Lorsque l’on regarde l'effet avec evusheld, qui est un traitement préventif de l’infection – c’est-à-dire que vous donnez des anticorps pour prévenir une infection chez le patient – ils ont perdu, pour un d’entre eux dans ce mix de deux anticorps, sa spécificité à fixer Omicron. Il faut augmenter drastiquement les concentrations d’anticorps par un facteur 100 pour récupérer une capacité de fixation. Ce médicament (evusheld) reste quand même efficace, mais il faudra démontrer en pratique clinique que les taux qu’on arrive à obtenir sont suffisants pour protéger les gens de façon efficace et qu’il garde sa pertinence. C’est aujourd’hui le traitement qui est recommandé, mais qui n’est pas encore administré de façon simple, car c’est un traitement qui se fait par voie intramusculaire avec une protection sur plusieurs mois, mais il faut pouvoir vacciner tous ces patients, ce qui, sur le plan logistique, est très complexe.

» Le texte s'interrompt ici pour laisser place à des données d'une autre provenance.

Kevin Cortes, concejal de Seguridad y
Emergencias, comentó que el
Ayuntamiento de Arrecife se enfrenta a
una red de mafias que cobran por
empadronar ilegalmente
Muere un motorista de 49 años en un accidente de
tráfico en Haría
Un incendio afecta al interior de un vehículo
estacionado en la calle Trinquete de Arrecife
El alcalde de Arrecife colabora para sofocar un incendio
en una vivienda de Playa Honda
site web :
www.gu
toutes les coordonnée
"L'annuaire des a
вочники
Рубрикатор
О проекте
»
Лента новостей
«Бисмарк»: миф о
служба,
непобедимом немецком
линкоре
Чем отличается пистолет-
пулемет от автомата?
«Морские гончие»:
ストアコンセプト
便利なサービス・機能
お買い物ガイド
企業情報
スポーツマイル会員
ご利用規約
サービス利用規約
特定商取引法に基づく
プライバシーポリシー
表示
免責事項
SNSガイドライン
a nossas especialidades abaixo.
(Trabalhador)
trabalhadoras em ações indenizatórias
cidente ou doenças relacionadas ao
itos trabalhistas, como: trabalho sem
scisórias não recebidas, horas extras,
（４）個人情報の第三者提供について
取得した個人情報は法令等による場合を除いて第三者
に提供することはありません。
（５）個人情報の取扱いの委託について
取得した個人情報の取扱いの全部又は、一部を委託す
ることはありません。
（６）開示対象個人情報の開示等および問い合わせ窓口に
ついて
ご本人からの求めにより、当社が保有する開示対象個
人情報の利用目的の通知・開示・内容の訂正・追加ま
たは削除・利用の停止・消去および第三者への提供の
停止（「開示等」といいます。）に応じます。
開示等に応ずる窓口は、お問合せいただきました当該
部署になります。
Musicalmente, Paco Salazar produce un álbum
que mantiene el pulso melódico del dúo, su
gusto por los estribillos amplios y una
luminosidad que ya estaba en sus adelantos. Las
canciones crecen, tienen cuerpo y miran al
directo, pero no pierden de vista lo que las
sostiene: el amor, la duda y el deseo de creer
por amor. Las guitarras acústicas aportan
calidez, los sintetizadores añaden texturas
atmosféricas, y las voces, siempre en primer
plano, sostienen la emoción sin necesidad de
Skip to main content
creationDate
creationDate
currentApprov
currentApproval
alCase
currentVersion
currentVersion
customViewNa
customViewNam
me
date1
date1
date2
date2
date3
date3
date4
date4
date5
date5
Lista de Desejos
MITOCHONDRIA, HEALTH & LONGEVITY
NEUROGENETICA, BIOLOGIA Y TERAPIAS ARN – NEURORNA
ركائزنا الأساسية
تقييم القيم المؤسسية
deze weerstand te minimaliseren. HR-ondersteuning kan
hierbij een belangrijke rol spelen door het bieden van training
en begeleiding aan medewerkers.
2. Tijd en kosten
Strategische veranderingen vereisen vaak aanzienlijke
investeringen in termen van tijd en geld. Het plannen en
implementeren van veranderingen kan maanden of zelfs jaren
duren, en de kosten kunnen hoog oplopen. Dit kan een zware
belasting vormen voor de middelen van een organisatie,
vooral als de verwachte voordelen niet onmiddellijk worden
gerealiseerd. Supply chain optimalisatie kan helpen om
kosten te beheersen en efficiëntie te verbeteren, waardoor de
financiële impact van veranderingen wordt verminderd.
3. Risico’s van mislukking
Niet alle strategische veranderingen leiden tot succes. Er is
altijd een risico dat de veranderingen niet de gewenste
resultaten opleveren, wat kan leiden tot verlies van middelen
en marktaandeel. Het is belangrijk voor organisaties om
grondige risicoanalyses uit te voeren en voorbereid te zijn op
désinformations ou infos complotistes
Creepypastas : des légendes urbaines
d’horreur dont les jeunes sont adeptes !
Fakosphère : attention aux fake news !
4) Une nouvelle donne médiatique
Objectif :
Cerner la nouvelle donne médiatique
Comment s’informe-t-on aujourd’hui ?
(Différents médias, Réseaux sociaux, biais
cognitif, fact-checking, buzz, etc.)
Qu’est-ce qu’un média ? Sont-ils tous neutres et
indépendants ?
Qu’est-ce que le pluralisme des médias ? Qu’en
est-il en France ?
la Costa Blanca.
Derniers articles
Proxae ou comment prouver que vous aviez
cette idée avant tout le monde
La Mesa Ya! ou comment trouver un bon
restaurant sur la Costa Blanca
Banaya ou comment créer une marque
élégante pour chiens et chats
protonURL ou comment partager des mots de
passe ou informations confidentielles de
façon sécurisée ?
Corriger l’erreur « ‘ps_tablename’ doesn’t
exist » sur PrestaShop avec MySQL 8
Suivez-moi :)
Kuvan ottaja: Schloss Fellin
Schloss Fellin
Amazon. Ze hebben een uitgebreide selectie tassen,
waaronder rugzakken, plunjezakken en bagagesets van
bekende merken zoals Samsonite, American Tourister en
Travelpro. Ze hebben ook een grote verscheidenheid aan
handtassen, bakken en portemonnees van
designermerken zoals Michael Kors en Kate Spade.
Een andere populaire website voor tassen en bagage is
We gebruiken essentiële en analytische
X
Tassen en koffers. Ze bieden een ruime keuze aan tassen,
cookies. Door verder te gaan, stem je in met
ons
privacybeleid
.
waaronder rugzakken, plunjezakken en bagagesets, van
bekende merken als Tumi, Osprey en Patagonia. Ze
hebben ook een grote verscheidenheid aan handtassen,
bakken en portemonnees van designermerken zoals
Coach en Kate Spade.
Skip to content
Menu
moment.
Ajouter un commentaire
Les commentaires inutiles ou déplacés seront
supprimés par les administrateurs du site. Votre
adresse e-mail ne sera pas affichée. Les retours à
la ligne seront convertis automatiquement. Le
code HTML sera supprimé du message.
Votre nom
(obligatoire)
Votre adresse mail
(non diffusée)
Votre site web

Il y a également dans les traitements qui n’ont pas perdu leur spécificité, le sotrovimab, qui est un anticorps qui garde sa capacité de fixation. Pourquoi ? En quelques mots, le sotrovimab est une belle histoire scientifique, puisque c’est un anticorps qui a été créé à partir du SRAS originel ; les chercheurs ont regardé les anticorps qui étaient capables de fixer ce virus et ils les ont testés à partir du plasma de gens qui avaient guéri du SARS sur tous les autres coronavirus qu’ils trouvaient, dont le SARS-CoV-2. [2] Ils ont trouvé une zone qui permettait de bloquer tout le temps le virus, quel que soit le type de coronavirus dans sa généralité. Et sa stratégie est payante aujourd’hui, puisque malgré les mutations dans la région S, le sotrovimab garde sa capacité de fixation et cela s’explique par le fait que cet anticorps ne fixe pas la région hypervariable de la protéine S qui se fixe au récepteur ACE2, mais il fixe la région NTD de la protéine S, qui fait qu’elle est moins affectée par les différentes mutations parce qu’elle est moins soumise à une pression de sélection. Donc il garde sa spécificité. Reste à démontrer en clinique, en curatif, que cet anticorps va permettre aux gens de guérir plus rapidement également avec l’Omicron
conclusion
Nous avons aujourd’hui un panel de traitements potentiels par anticorps qui restent actifs contre Omicron, mais qui soit ne sont pas encore disponibles, soit d’un point de vue logistique difficiles à administrer en grande quantité sur une période très courte qui est la période de l’épidémie. Ceci fait qu’aujourd’hui les patients immunodéprimés ont des difficultés d’accès à ces traitements et que nous-mêmes nous avons des difficultés à pouvoir les proposer de façon large et rapide.
La prise en charge de l’immunodéprimé dans cette période d’épidémie est compliquée, et on espère que les moyens qui vont être mis à notre disposition nous permettent rapidement de pouvoir proposer ces traitements de façon large à ces patients qui vivent franchement en enfer depuis deux ans avec le coronavirus.